Стоп. А что «приказала» невестка свекру, владельцу боксера? Ну конечно! Как мы не сообразили все? Конечно, усыпить! Потому он такой невеселый. Да, но он уже там, в кабинете… Разве можно так? Остановить!! Остановить скорее, помещать, пока не поздно…
Поздно.
Дверь приоткрылась, вышел хозяин боксера. Один, без Чанга; в руке бессильно болтался поводок. Пошатываясь, никого и ничего не видя перед собой, он медленно брел мимо притихших посетителей лечебницы, тяжело переставляя ноги, на ощупь, как слепой. Зацепился ногой за что-то, чуть не упал; стоявший ближе других мужчина с кошкой кинулся поддержать его, но тот даже не заметил, никак не реагировал. Поводок упал на пол и остался лежать — теперь он был не нужен…
Бедный, бедный осиротевший человек, собственноручно отправивший друга на эшафот, что с тобой будет?
Думаю, что держаться мужественно до последней минуты его заставляло присутствие Чанга: ведь собака чувствует все, и зачем мучить ее, когда она и так обречена. Чанг поддерживал его силы. Теперь все кончилось; кончились и силы.
Сейчас я уже испытывал чувство потрясения. Особенно страшно, когда такое происходит с человеком пожилым, и мужчиной. Женщина слабее, но она и выносливее, более подготовлена природой переносить испытания судьбы.

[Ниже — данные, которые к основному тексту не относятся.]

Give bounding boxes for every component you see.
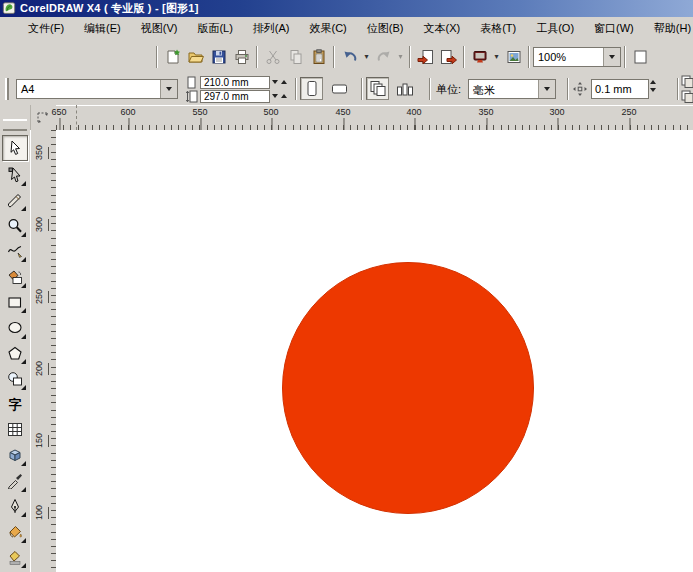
clipped-snap-icon[interactable] — [681, 75, 693, 88]
redo-dropdown-button[interactable]: ▾ — [395, 45, 406, 68]
text-tool[interactable]: 字 — [3, 392, 27, 416]
paper-height-spinner[interactable] — [272, 94, 287, 98]
paper-height-icon — [186, 90, 198, 103]
application-launcher-button[interactable] — [468, 45, 491, 68]
import-button[interactable] — [414, 45, 437, 68]
cut-button[interactable] — [261, 45, 284, 68]
drawing-page[interactable] — [56, 130, 693, 572]
print-button[interactable] — [230, 45, 253, 68]
menu-file[interactable]: 文件(F) — [21, 18, 71, 39]
flyout-indicator — [21, 512, 26, 517]
basic-shapes-tool[interactable] — [3, 367, 27, 391]
undo-button[interactable] — [338, 45, 361, 68]
interactive-fill-tool[interactable] — [3, 545, 27, 569]
vruler-label: 250 — [34, 290, 44, 304]
coreldraw-window: CorelDRAW X4 ( 专业版 ) - [图形1] 文件(F) 编辑(E)… — [0, 0, 693, 572]
menu-tools[interactable]: 工具(O) — [529, 18, 581, 39]
menu-view[interactable]: 视图(V) — [134, 18, 185, 39]
freehand-tool[interactable] — [3, 239, 27, 263]
table-grid-icon — [7, 422, 23, 437]
fill-tool[interactable] — [3, 520, 27, 544]
spinner-up-icon — [281, 94, 287, 98]
printer-icon — [234, 49, 250, 65]
application-launcher-dropdown[interactable]: ▾ — [491, 45, 502, 68]
toolbar-separator — [409, 46, 411, 68]
copy-button[interactable] — [284, 45, 307, 68]
smart-fill-tool[interactable] — [3, 265, 27, 289]
drawn-circle[interactable] — [282, 262, 534, 514]
welcome-screen-icon — [506, 49, 522, 65]
undo-dropdown-button[interactable]: ▾ — [361, 45, 372, 68]
propbar-grip[interactable] — [5, 78, 9, 100]
spinner-down-icon — [650, 88, 656, 92]
menu-layout[interactable]: 版面(L) — [190, 18, 239, 39]
rectangle-tool[interactable] — [3, 290, 27, 314]
ellipse-tool[interactable] — [3, 316, 27, 340]
toolbar-separator — [624, 46, 626, 68]
polygon-tool[interactable] — [3, 341, 27, 365]
redo-button[interactable] — [372, 45, 395, 68]
chevron-down-icon: ▾ — [398, 53, 402, 61]
units-dropdown[interactable] — [538, 80, 555, 98]
clipped-toolbar-button[interactable] — [629, 45, 652, 68]
units-combo[interactable]: 毫米 — [468, 79, 556, 99]
menu-arrange[interactable]: 排列(A) — [246, 18, 297, 39]
workspace: 字 — [0, 105, 693, 572]
menu-help[interactable]: 帮助(H) — [647, 18, 693, 39]
menu-bitmaps[interactable]: 位图(B) — [360, 18, 411, 39]
zoom-tool[interactable] — [3, 214, 27, 238]
landscape-button[interactable] — [328, 77, 351, 100]
open-button[interactable] — [184, 45, 207, 68]
flyout-indicator — [21, 181, 26, 186]
current-page-button[interactable] — [393, 77, 416, 100]
paper-width-icon — [186, 76, 197, 89]
interactive-blend-tool[interactable] — [3, 443, 27, 467]
menu-edit[interactable]: 编辑(E) — [77, 18, 128, 39]
horizontal-ruler[interactable]: 650 600 550 500 450 400 350 300 250 — [56, 105, 693, 131]
pick-tool[interactable] — [2, 135, 28, 161]
clipped-snap-icon-2[interactable] — [681, 90, 693, 103]
menu-table[interactable]: 表格(T) — [473, 18, 523, 39]
propbar-separator — [677, 78, 679, 100]
toolbar-separator — [528, 46, 530, 68]
crop-tool[interactable] — [3, 188, 27, 212]
eyedropper-tool[interactable] — [3, 469, 27, 493]
pick-arrow-icon — [8, 140, 23, 156]
coreldraw-app-icon — [2, 2, 16, 15]
all-pages-button[interactable] — [366, 77, 389, 100]
shape-tool[interactable] — [3, 163, 27, 187]
zoom-level-combo[interactable]: 100% — [533, 47, 621, 67]
title-bar[interactable]: CorelDRAW X4 ( 专业版 ) - [图形1] — [0, 0, 693, 17]
hruler-label: 600 — [120, 107, 135, 117]
outline-pen-tool[interactable] — [3, 494, 27, 518]
menu-effects[interactable]: 效果(C) — [303, 18, 354, 39]
save-button[interactable] — [207, 45, 230, 68]
toolbar-separator — [333, 46, 335, 68]
chevron-down-icon — [166, 87, 172, 91]
zoom-combo-dropdown[interactable] — [603, 48, 620, 66]
paper-width-field[interactable]: 210.0 mm — [200, 76, 270, 89]
paper-type-combo[interactable]: A4 — [16, 79, 178, 99]
menu-window[interactable]: 窗口(W) — [587, 18, 641, 39]
vruler-label: 200 — [34, 362, 44, 376]
welcome-screen-button[interactable] — [502, 45, 525, 68]
chevron-down-icon — [544, 87, 550, 91]
menu-text[interactable]: 文本(X) — [416, 18, 467, 39]
menu-bar: 文件(F) 编辑(E) 视图(V) 版面(L) 排列(A) 效果(C) 位图(B… — [0, 17, 693, 41]
paper-type-dropdown[interactable] — [160, 80, 177, 98]
paste-button[interactable] — [307, 45, 330, 68]
vertical-ruler[interactable]: 350 300 250 200 150 100 — [30, 130, 56, 572]
table-tool[interactable] — [3, 418, 27, 442]
toolbox: 字 — [0, 105, 31, 572]
text-tool-glyph: 字 — [9, 398, 22, 411]
paper-height-field[interactable]: 297.0 mm — [200, 90, 270, 103]
toolbox-grip[interactable] — [3, 119, 27, 131]
paper-width-value: 210.0 mm — [204, 77, 248, 88]
portrait-button[interactable] — [300, 77, 323, 100]
nudge-offset-field[interactable]: 0.1 mm — [591, 79, 649, 99]
export-button[interactable] — [437, 45, 460, 68]
nudge-spinner[interactable] — [650, 80, 656, 92]
all-pages-icon — [369, 80, 387, 97]
paper-width-spinner[interactable] — [272, 80, 287, 84]
new-button[interactable] — [161, 45, 184, 68]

Ушел. Оставшиеся еще долго молчали и смотрели вслед. Вероятно, как и я, каждый думал: как сложится дальнейшее существование этого человека? Имея сына, родственников, тем не менее на склоне дней остался один…
Вышла девушка в белом халате и бойко возгласила:
— Чья очередь? Кто следующий?
Бодо, Рыцарь Чести
— А я рассказывала вам о Бодо-»медведе»? — спросила меня Марина Николаевна Маркова. — Только это было уже не в Катовицах, а в Лигнице, в Германии…

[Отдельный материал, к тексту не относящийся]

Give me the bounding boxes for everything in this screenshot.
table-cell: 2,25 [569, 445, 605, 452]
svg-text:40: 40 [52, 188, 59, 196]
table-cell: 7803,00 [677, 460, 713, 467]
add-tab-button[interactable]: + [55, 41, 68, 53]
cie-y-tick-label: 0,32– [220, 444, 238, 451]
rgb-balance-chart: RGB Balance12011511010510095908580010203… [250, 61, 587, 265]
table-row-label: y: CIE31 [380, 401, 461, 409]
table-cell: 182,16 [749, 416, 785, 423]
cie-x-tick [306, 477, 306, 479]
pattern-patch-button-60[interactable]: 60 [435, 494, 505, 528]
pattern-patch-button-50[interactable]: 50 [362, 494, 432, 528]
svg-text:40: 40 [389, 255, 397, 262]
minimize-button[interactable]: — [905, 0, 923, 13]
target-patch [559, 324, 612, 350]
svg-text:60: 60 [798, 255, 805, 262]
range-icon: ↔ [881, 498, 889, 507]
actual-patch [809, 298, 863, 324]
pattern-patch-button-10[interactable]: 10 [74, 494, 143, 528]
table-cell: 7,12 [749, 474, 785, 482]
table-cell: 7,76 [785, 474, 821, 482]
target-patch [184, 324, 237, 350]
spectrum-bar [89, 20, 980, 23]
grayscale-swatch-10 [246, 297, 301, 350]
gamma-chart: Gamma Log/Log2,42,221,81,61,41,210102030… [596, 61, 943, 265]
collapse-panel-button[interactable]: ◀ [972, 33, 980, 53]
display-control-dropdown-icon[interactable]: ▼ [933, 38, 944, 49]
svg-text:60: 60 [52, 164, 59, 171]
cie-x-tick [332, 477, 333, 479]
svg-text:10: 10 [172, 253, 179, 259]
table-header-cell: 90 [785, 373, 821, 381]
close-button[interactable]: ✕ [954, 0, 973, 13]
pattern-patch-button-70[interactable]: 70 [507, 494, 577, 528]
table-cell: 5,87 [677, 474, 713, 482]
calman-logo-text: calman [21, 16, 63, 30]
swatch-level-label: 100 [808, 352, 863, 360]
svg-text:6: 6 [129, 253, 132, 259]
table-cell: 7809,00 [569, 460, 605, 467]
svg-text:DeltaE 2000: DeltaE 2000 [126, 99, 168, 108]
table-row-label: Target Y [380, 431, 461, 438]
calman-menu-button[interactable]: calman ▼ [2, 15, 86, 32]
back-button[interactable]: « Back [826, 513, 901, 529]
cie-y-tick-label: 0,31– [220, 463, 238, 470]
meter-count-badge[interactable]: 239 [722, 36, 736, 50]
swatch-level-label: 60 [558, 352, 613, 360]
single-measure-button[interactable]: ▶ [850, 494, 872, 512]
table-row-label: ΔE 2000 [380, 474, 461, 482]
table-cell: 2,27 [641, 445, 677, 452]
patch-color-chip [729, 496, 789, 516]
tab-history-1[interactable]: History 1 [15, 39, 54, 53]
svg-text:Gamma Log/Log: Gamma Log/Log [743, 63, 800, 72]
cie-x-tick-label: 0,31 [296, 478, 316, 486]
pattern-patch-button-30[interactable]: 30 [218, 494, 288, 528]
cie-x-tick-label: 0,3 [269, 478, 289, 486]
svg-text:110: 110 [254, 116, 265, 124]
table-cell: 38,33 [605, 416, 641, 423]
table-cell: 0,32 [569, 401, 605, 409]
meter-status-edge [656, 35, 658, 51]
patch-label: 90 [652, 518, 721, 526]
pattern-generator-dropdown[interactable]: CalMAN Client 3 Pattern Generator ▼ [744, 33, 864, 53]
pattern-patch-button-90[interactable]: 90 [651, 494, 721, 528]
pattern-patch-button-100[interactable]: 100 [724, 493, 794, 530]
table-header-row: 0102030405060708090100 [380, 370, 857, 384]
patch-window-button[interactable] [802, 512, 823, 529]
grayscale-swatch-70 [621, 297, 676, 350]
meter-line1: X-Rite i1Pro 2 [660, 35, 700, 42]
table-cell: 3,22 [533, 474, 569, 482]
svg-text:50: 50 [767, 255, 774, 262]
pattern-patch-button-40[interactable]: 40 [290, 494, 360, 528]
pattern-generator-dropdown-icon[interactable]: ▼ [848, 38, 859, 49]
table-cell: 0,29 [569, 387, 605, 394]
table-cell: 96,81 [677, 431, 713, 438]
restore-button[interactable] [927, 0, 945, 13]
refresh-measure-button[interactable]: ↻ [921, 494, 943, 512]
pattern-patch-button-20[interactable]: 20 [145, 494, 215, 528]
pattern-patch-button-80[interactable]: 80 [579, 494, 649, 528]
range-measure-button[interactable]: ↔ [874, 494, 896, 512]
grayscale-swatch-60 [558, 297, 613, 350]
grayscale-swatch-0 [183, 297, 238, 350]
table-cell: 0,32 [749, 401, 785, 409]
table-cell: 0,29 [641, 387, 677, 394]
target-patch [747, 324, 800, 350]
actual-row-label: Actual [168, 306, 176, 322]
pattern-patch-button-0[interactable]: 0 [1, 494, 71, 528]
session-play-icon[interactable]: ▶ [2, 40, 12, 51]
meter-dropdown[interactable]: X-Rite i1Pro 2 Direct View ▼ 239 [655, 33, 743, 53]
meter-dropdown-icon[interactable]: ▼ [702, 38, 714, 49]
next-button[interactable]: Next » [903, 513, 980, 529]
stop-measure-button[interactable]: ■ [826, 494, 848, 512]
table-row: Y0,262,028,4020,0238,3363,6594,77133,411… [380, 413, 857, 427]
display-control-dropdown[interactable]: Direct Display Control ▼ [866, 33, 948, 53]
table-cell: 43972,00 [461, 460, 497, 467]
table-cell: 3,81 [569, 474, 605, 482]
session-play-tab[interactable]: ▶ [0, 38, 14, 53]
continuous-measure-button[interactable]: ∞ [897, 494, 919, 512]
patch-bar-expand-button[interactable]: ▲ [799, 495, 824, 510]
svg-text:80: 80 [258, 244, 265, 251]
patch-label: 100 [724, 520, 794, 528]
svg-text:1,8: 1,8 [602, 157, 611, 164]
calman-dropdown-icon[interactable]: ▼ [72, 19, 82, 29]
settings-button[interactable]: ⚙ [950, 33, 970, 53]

Отлично владея немецким языком, с безупречным выговором, которому мог бы позавидовать уроженец Померании или Вестфалии, Марина Николаевна на протяжении нескольких лет, с 1941-го по 1945-й, то есть весь период военных действий, была переводчицей в частях Советской Армии, которыми командовал ее муж-полковник. Кроме немецкого и русского она знала французский, польский и украинский — всего пять языков, и это делало ее поистине незаменимым работником в тех условиях, когда зачастую приходится иметь дело с людьми разных национальностей, а минута иной раз стоит целой жизни. Это ее муж был начальником советской комендатуры в Катовицах.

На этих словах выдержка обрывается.